• _Work to be completed_
The lines to copy from the data below are those that hold the string "Aalborg".

Start of Block

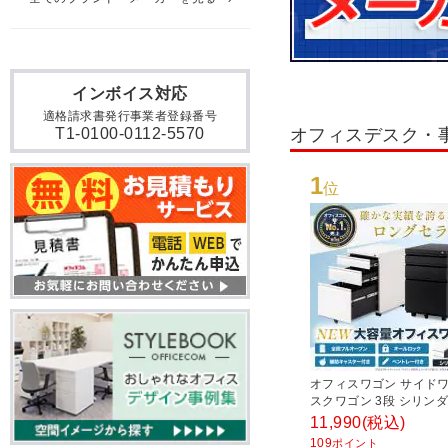
インボイス対応
適格請求書発行事業者登録番号
オフィスデスク・
T1-0100-0112-5570
1
位
オフィスワゴン サイドワ
スクワゴン 3段 シリンダ
付き 幅390×奥行510×
11,990
(税込)
600mm【ホワイト・ブ
109
ポイント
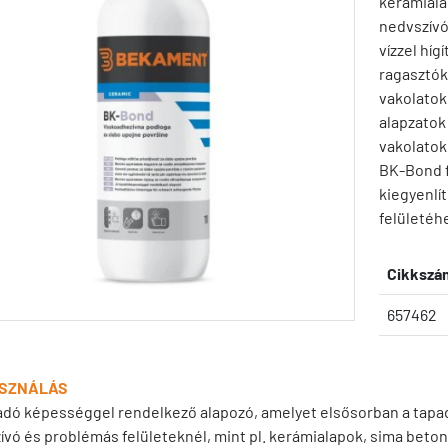
kerámiala
nedvszívó
vízzel hí
ragasztók,
vakolatok,
alapzatok
vakolatok
BK-Bond f
kiegyenlít
felületéhe
Cikkszá
657462
SZNÁLÁS
adó képességgel rendelkező alapozó, amelyet elsősorban a tapad
ívó és problémás felületeknél, mint pl. kerámialapok, sima beton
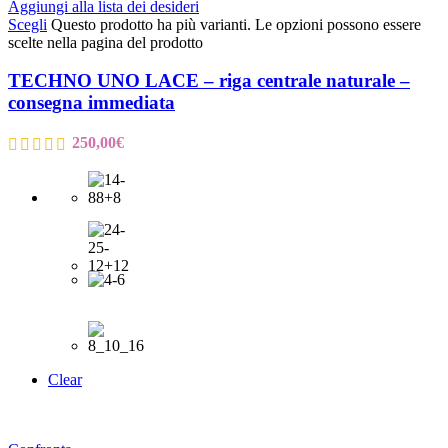
Aggiungi alla lista dei desideri
Scegli
Questo prodotto ha più varianti. Le opzioni possono essere
scelte nella pagina del prodotto
TECHNO UNO LACE – riga centrale naturale –
consegna immediata
250,00
€
Clear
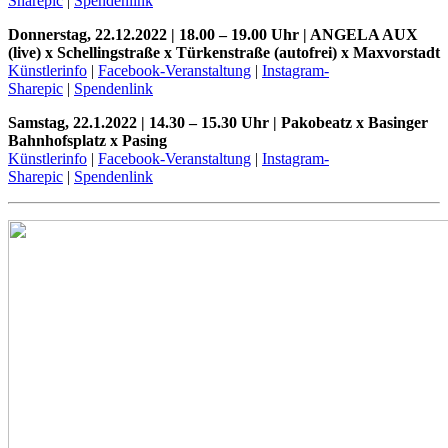
Sharepic
|
Spendenlink
Donnerstag, 22.12.2022 | 18.00 – 19.00 Uhr | ANGELA AUX
(live) x Schellingstraße x Türkenstraße (autofrei) x Maxvorstadt
Künstlerinfo
|
Facebook-Veranstaltung
|
Instagram-
Sharepic
|
Spendenlink
Samstag, 22.1.2022 | 14.30 – 15.30 Uhr | Pakobeatz x Basinger
Bahnhofsplatz x Pasing
Künstlerinfo
|
Facebook-Veranstaltung
|
Instagram-
Sharepic
|
Spendenlink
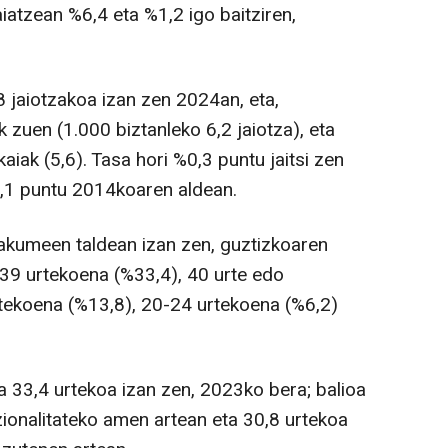
maiatzean %6,4 eta %1,2 igo baitziren,
8 jaiotzakoa izan zen 2024an, eta,
ak zuen (1.000 biztanleko 6,2 jaiotza), eta
iak (5,6). Tasa hori %0,3 puntu jaitsi zen
,1 puntu 2014koaren aldean.
akumeen taldean izan zen, guztizkoaren
39 urtekoena (%33,4), 40 urte edo
tekoena (%13,8), 20-24 urtekoena (%6,2)
 33,4 urtekoa izan zen, 2023ko bera; balioa
zionalitateko amen artean eta 30,8 urtekoa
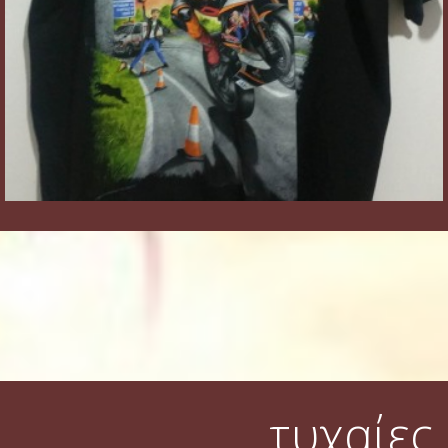
τυχαίες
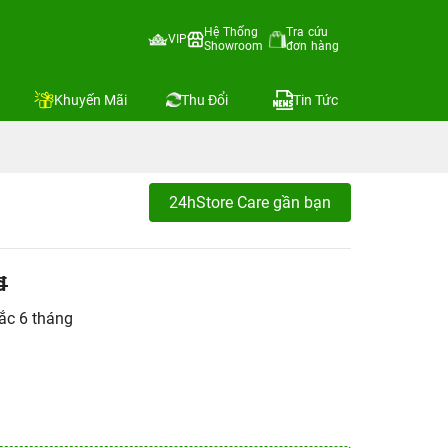
Hệ Thống
Tra cứu
VIP
Showroom
đơn hàng
Khuyến Mãi
Thu Đổi
Tin Tức
24hStore Care gần bạn
đ
ắc 6 tháng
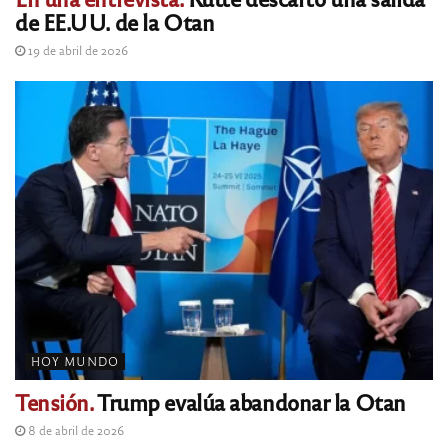
de EE.UU. de la Otan
19 de abril de 2026
HOY MUNDO
Tensión.
Trump evalúa abandonar la Otan
8 de abril de 2026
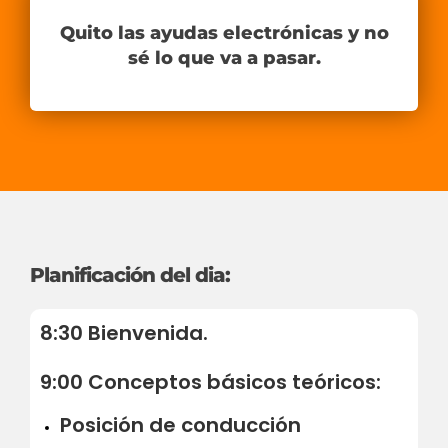
Quito las ayudas electrónicas y no
sé lo que va a pasar.
Planificación del dia:
8:30 Bienvenida.
9:00 Conceptos básicos teóricos:
Posición de conducción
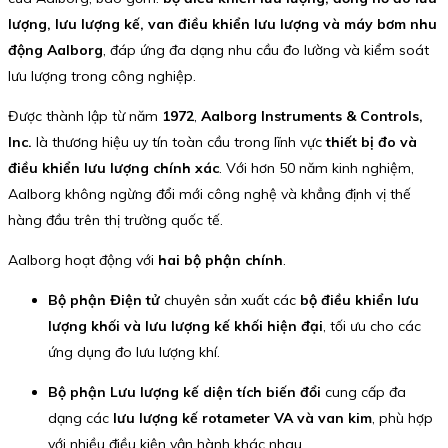
lượng, lưu lượng kế, van điều khiển lưu lượng và máy bơm nhu
động Aalborg
, đáp ứng đa dạng nhu cầu đo lường và kiểm soát
lưu lượng trong công nghiệp.
Được thành lập từ năm
1972
,
Aalborg Instruments & Controls,
Inc.
là thương hiệu uy tín toàn cầu trong lĩnh vực
thiết bị đo và
điều khiển lưu lượng chính xác
. Với hơn 50 năm kinh nghiệm,
Aalborg không ngừng đổi mới công nghệ và khẳng định vị thế
hàng đầu trên thị trường quốc tế.
Aalborg hoạt động với
hai bộ phận chính
.
Bộ phận Điện tử
chuyên sản xuất các
bộ điều khiển lưu
lượng khối và lưu lượng kế khối hiện đại
, tối ưu cho các
ứng dụng đo lưu lượng khí.
Bộ phận Lưu lượng kế diện tích biến đổi
cung cấp đa
dạng các
lưu lượng kế rotameter VA và van kim
, phù hợp
với nhiều điều kiện vận hành khác nhau.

End of Block

• _Output for this exercise_
động Aalborg
Aalborg Instruments & Controls,
Aalborg không ngừng đổi mới công nghệ và khẳng định vị thế
Aalborg hoạt động với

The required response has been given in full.